I was referring to the things that were discussed on #11900. That ticket
is about a serious speed regression in elliptic curves caused by #9138.
And analysing it, using prun and so on, it turned out that really a lot of
time has been spent on computing the list of all super categories. The
problem is that caching the list of super categories does not really help,
since one has many different categories (of algebras, for example) over
different base fields.
But now that you mention it: It could be that the remark in the code above
{{{
# In elliptic curves, one often has categories over different base
rings.
# Thus, as a short-path, we compare the base rings first, before
we try
# to compute the set of all super-categories.
}}}
is misleading.
The code is supposed to recognise very quickly that a category with base
is not contained in a category with a different base. I am afraid I can
not show you the original example that made me suggest this bit of code.
However, here are some examples showing that it helps.
With the base test (each example being in a new session):
{{{
sage: L = [GF(p)['x','y'] for p in prime_range(5000)]

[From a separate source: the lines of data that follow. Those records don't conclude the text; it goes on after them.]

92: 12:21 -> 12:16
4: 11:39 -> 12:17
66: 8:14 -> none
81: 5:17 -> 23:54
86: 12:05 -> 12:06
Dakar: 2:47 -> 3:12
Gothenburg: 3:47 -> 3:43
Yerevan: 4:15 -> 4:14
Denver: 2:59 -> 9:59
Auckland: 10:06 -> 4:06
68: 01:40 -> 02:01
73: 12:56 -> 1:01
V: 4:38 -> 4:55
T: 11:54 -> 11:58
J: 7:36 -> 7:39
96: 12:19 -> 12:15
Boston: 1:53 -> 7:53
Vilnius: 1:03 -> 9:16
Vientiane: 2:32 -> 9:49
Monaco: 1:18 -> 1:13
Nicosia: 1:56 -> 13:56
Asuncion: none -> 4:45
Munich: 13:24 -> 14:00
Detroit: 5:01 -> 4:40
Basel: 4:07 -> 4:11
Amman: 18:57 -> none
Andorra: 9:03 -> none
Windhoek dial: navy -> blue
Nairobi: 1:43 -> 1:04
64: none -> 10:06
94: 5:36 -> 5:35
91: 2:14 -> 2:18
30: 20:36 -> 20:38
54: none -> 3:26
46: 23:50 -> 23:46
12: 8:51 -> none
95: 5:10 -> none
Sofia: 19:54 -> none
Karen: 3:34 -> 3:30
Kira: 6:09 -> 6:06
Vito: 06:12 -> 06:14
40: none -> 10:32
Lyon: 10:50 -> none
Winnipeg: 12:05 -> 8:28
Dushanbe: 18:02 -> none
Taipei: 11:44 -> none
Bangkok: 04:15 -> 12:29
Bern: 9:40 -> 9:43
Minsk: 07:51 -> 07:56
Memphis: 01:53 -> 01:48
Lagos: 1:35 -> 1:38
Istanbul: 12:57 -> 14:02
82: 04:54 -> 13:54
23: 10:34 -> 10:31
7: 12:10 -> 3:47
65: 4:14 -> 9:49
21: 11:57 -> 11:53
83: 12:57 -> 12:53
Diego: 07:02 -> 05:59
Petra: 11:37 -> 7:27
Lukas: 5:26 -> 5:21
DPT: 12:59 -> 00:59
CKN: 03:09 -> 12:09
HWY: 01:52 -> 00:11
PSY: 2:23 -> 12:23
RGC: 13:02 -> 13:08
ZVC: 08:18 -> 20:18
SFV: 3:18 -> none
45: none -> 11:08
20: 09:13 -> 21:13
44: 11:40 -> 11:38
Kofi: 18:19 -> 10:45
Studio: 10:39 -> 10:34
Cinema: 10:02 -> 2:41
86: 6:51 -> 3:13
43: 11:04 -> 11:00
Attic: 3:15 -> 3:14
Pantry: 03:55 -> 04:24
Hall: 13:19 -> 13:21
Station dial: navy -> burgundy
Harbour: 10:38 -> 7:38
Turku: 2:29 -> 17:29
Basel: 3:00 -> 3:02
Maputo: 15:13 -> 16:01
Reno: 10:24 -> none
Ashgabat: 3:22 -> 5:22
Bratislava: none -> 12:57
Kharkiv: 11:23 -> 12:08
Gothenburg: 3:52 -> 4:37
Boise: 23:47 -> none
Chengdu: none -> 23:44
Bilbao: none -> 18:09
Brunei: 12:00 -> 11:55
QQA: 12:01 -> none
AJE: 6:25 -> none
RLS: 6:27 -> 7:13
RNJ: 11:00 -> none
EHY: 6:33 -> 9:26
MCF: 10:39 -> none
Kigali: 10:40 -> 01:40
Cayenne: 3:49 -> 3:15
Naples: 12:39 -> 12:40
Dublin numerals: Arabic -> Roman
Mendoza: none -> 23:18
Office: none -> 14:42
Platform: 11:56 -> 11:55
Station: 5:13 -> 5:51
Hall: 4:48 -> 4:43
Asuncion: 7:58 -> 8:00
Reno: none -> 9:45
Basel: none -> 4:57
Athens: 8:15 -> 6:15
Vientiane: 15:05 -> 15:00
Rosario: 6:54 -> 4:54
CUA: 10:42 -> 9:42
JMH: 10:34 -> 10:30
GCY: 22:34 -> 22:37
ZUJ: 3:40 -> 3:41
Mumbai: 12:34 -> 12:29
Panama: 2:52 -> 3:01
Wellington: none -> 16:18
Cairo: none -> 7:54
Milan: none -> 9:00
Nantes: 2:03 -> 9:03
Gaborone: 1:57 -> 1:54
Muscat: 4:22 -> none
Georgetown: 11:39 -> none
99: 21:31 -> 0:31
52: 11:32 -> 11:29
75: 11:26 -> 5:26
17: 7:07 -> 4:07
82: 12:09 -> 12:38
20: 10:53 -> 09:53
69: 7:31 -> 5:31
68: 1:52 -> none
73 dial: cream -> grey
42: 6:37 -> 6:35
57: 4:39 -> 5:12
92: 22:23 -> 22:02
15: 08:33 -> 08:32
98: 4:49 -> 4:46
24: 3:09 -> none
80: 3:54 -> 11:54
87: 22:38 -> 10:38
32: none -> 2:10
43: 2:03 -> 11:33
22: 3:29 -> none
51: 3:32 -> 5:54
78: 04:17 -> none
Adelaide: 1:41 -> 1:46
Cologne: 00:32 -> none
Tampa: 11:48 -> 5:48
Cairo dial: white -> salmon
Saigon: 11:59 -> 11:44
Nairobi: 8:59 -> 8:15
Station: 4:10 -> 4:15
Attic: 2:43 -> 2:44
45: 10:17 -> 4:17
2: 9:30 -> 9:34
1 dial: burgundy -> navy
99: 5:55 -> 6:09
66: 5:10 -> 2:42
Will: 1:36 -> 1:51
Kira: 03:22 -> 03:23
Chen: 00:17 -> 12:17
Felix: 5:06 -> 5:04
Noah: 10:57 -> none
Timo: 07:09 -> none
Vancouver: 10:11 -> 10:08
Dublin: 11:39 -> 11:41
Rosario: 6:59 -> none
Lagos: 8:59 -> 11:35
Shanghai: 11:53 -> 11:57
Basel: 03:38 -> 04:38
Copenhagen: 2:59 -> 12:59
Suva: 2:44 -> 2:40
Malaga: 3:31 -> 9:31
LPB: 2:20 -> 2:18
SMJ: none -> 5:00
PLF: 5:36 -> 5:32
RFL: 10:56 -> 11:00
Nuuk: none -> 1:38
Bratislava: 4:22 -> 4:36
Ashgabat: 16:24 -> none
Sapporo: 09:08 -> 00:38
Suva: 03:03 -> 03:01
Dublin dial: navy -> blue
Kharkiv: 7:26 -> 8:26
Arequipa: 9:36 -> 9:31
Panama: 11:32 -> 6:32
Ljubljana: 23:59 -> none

sage: C = CommutativeRings()
# here the test is not used - this is to show that there is almost no
regression
sage: %time [X in C for X in L]
CPU times: user 0.29 s, sys: 0.00 s, total: 0.29 s
Wall time: 0.29 s
}}}
{{{
sage: L = [GF(p)['x','y'] for p in prime_range(5000)]
sage: D = Modules(ZZ)
sage: %time [X in D for X in L]
CPU times: user 0.06 s, sys: 0.00 s, total: 0.06 s
Wall time: 0.06 s
}}}
With the base test commented out:
{{{
sage: L = [GF(p)['x','y'] for p in prime_range(5000)]
sage: C = CommutativeRings()
sage: %time [X in C for X in L]
CPU times: user 0.26 s, sys: 0.00 s, total: 0.26 s
Wall time: 0.27 s
}}}
{{{
sage: L = [GF(p)['x','y'] for p in prime_range(5000)]
sage: D = Modules(ZZ)
sage: %time [X in D for X in L]
CPU times: user 0.28 s, sys: 0.00 s, total: 0.28 s
Wall time: 0.28 s
}}}
So, if base rings are involved then the test is much faster, and if no
base rings are involved, the test is not much slower.